(Extracted entries Opens)

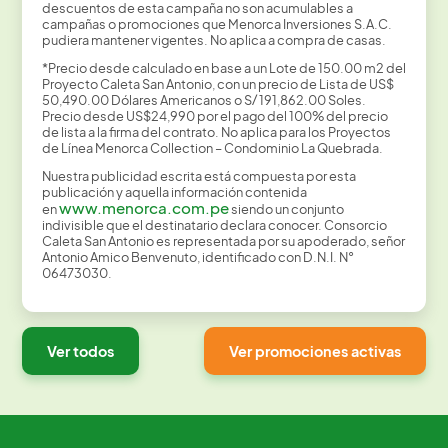
descuentos de esta campaña no son acumulables a
campañas o promociones que Menorca Inversiones S.A.C.
pudiera mantener vigentes. No aplica a compra de casas. ​
*Precio desde calculado en base a un Lote de 150.00 m2 del
Proyecto Caleta San Antonio, con un precio de Lista de US$
50,490.00 Dólares Americanos o S/ 191,862.00 Soles.
Precio desde US$24,990 por el pago del 100% del precio
de lista a la firma del contrato. No aplica para los Proyectos
de Línea Menorca Collection – Condominio La Quebrada.
Nuestra publicidad escrita está compuesta por esta
publicación y aquella información contenida
www.menorca.com.pe
en
siendo un conjunto
indivisible que el destinatario declara conocer. Consorcio
Caleta San Antonio es representada por su apoderado, señor
Antonio Amico Benvenuto, identificado con D.N.I. N°
06473030.
Ver todos
Ver promociones activas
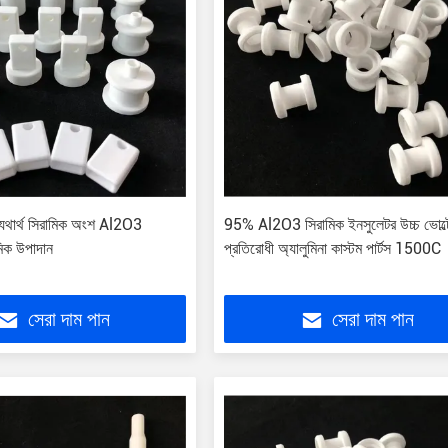
 যথার্থ সিরামিক অংশ Al2O3
95% Al2O3 সিরামিক ইনসুলেটর উচ্চ ভোল্
মিক উপাদান
প্রতিরোধী অ্যালুমিনা কাস্টম পার্টস 1500C
সেরা দাম পান
সেরা দাম পান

(Extracted entries Closes)

(Assignment) Please set down exactly the lines from the one holding "pudiera mantener vigentes." through the last line of the entries, both ends included, and skip pictures.

(Reply)
pudiera mantener vigentes. No aplica a compra de casas. ​
*Precio desde calculado en base a un Lote de 150.00 m2 del
Proyecto Caleta San Antonio, con un precio de Lista de US$
50,490.00 Dólares Americanos o S/ 191,862.00 Soles.
Precio desde US$24,990 por el pago del 100% del precio
de lista a la firma del contrato. No aplica para los Proyectos
de Línea Menorca Collection – Condominio La Quebrada.
Nuestra publicidad escrita está compuesta por esta
publicación y aquella información contenida
www.menorca.com.pe
en
siendo un conjunto
indivisible que el destinatario declara conocer. Consorcio
Caleta San Antonio es representada por su apoderado, señor
Antonio Amico Benvenuto, identificado con D.N.I. N°
06473030.
Ver todos
Ver promociones activas
 যথার্থ সিরামিক অংশ Al2O3
95% Al2O3 সিরামিক ইনসুলেটর উচ্চ ভোল্
মিক উপাদান
প্রতিরোধী অ্যালুমিনা কাস্টম পার্টস 1500C
সেরা দাম পান
সেরা দাম পান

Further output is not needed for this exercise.